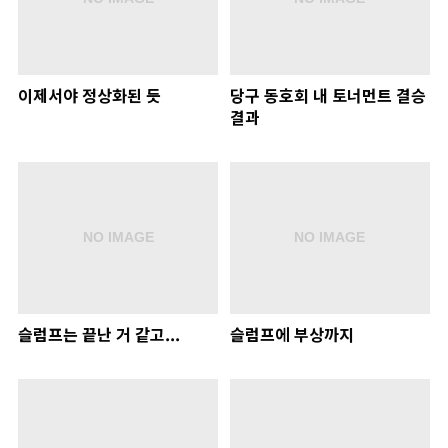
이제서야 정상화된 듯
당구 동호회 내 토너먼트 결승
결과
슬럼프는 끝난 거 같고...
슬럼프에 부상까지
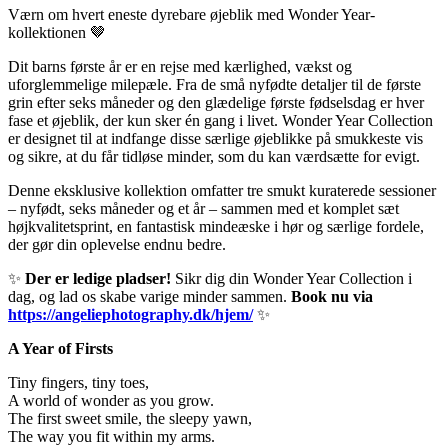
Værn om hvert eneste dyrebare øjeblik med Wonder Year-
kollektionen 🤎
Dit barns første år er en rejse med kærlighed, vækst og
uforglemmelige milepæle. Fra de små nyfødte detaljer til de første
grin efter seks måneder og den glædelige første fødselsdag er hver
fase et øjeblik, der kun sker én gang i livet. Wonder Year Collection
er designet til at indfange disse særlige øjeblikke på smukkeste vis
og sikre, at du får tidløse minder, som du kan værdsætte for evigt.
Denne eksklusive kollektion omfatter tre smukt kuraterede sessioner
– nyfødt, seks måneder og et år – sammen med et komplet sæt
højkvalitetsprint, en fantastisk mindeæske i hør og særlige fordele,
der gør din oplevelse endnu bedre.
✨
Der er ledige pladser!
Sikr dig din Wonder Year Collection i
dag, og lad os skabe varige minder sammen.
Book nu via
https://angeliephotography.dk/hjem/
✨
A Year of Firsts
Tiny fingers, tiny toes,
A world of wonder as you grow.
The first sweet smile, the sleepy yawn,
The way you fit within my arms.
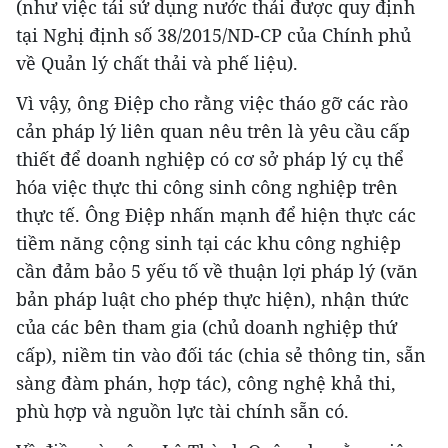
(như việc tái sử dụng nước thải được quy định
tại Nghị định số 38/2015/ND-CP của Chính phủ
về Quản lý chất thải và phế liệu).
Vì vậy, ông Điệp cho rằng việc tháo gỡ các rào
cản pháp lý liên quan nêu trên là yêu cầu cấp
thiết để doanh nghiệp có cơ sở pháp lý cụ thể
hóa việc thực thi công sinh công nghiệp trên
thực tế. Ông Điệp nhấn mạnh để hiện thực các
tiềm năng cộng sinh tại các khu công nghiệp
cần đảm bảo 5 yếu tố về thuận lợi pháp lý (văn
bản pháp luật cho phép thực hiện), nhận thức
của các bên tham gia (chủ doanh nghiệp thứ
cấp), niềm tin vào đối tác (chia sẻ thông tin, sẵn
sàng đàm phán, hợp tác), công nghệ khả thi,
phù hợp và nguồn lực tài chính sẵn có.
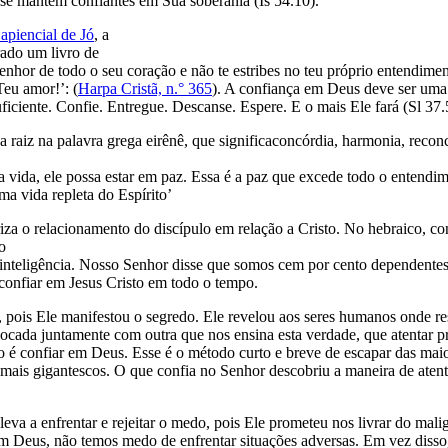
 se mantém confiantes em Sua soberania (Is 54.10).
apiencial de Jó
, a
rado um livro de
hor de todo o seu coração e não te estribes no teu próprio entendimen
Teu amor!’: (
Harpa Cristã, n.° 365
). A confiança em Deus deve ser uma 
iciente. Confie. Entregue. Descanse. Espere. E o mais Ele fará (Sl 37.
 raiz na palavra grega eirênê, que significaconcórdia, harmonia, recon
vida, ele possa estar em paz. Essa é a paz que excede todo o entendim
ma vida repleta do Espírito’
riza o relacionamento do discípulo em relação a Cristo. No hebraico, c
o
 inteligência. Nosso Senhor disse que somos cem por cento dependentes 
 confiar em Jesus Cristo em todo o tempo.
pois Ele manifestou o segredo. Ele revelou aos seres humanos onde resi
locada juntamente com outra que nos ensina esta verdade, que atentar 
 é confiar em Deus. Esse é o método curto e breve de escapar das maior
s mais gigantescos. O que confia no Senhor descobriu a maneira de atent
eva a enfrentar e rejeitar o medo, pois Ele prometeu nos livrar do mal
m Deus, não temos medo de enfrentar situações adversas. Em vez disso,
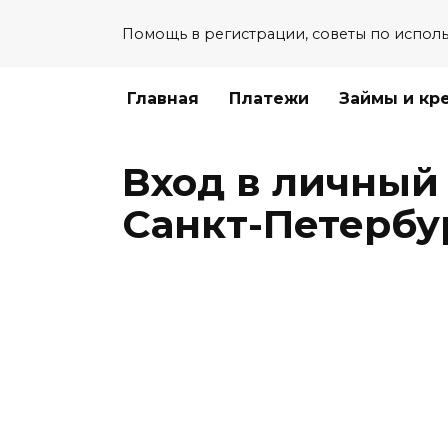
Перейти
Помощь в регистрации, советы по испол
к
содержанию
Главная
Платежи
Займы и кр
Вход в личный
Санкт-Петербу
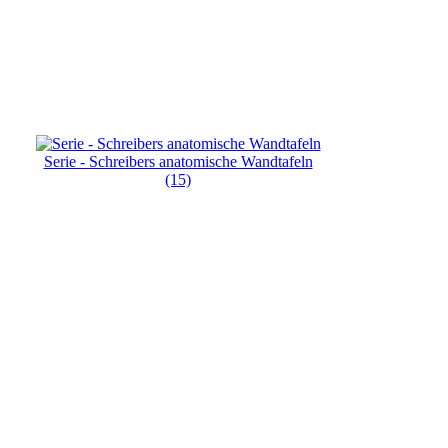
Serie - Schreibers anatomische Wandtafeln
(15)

..........

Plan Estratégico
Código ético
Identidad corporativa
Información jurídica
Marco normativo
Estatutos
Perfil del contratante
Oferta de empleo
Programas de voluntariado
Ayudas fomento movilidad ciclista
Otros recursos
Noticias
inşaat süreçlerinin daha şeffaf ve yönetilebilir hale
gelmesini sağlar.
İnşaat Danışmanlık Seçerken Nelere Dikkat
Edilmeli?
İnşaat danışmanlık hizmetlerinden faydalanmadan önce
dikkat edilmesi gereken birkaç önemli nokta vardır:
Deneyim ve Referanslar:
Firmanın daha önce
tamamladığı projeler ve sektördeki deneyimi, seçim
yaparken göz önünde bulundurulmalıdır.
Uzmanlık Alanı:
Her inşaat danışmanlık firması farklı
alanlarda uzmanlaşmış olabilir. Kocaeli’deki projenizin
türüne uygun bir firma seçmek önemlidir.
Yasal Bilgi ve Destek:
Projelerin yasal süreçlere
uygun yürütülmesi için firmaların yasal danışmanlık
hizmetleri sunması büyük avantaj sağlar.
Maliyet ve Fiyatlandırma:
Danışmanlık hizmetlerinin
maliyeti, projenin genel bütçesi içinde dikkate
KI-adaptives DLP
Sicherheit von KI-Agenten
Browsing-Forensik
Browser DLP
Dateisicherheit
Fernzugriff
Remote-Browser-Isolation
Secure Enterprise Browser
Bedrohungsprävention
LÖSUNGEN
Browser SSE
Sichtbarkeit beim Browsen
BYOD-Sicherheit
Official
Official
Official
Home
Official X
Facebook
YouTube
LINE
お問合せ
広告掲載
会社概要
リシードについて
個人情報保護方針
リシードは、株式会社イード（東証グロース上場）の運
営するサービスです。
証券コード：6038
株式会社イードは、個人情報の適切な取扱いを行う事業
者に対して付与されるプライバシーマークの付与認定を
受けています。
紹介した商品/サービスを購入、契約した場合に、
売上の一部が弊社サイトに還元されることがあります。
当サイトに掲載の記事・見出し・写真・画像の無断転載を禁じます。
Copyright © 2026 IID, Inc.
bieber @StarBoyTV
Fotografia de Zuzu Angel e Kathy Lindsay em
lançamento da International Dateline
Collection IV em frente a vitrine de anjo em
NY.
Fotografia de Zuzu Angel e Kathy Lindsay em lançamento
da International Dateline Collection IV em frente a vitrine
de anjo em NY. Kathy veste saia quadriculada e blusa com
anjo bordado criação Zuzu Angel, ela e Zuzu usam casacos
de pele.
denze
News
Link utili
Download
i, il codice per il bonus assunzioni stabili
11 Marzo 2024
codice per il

..........

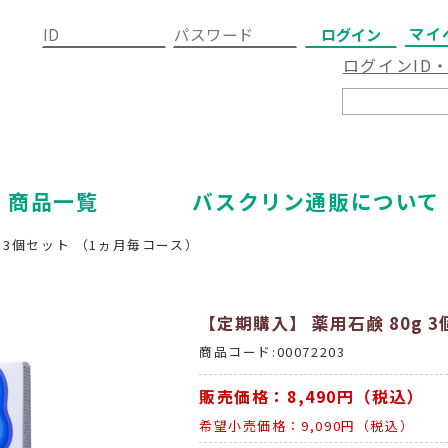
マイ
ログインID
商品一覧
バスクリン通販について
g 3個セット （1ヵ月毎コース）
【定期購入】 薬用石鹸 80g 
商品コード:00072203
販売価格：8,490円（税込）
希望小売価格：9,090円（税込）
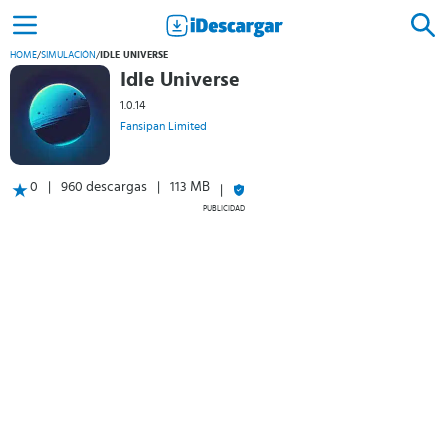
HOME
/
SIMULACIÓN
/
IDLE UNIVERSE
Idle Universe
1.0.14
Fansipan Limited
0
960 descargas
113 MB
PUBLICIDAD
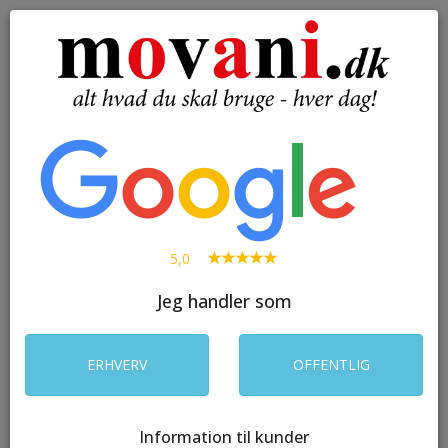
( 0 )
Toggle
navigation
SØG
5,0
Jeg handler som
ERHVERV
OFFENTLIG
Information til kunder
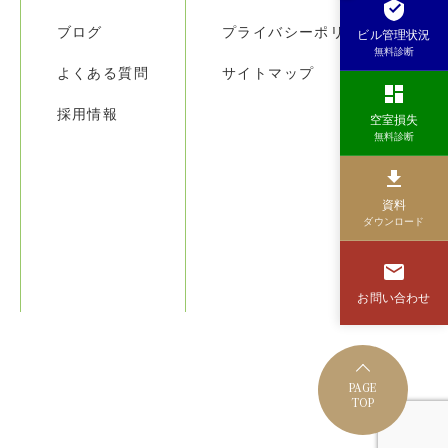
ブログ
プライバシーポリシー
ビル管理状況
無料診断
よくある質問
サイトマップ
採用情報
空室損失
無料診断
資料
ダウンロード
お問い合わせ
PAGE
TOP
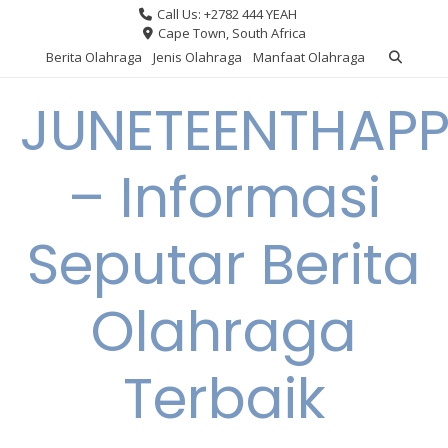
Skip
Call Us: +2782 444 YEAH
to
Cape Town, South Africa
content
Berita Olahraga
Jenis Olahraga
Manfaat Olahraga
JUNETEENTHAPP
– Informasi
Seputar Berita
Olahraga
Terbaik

..........

To do
Find the line with "İnşaat Danışmanlık Seçerken Nelere Dikkat" in the material above. Reproduce it and each line after it up to and including the line with "de anjo em NY.".

Written solution
İnşaat Danışmanlık Seçerken Nelere Dikkat
Edilmeli?
İnşaat danışmanlık hizmetlerinden faydalanmadan önce
dikkat edilmesi gereken birkaç önemli nokta vardır:
Deneyim ve Referanslar:
Firmanın daha önce
tamamladığı projeler ve sektördeki deneyimi, seçim
yaparken göz önünde bulundurulmalıdır.
Uzmanlık Alanı:
Her inşaat danışmanlık firması farklı
alanlarda uzmanlaşmış olabilir. Kocaeli’deki projenizin
türüne uygun bir firma seçmek önemlidir.
Yasal Bilgi ve Destek:
Projelerin yasal süreçlere
uygun yürütülmesi için firmaların yasal danışmanlık
hizmetleri sunması büyük avantaj sağlar.
Maliyet ve Fiyatlandırma:
Danışmanlık hizmetlerinin
maliyeti, projenin genel bütçesi içinde dikkate
KI-adaptives DLP
Sicherheit von KI-Agenten
Browsing-Forensik
Browser DLP
Dateisicherheit
Fernzugriff
Remote-Browser-Isolation
Secure Enterprise Browser
Bedrohungsprävention
LÖSUNGEN
Browser SSE
Sichtbarkeit beim Browsen
BYOD-Sicherheit
Official
Official
Official
Home
Official X
Facebook
YouTube
LINE
お問合せ
広告掲載
会社概要
リシードについて
個人情報保護方針
リシードは、株式会社イード（東証グロース上場）の運
営するサービスです。
証券コード：6038
株式会社イードは、個人情報の適切な取扱いを行う事業
者に対して付与されるプライバシーマークの付与認定を
受けています。
紹介した商品/サービスを購入、契約した場合に、
売上の一部が弊社サイトに還元されることがあります。
当サイトに掲載の記事・見出し・写真・画像の無断転載を禁じます。
Copyright © 2026 IID, Inc.
bieber @StarBoyTV
Fotografia de Zuzu Angel e Kathy Lindsay em
lançamento da International Dateline
Collection IV em frente a vitrine de anjo em
NY.
Fotografia de Zuzu Angel e Kathy Lindsay em lançamento
da International Dateline Collection IV em frente a vitrine
de anjo em NY. Kathy veste saia quadriculada e blusa com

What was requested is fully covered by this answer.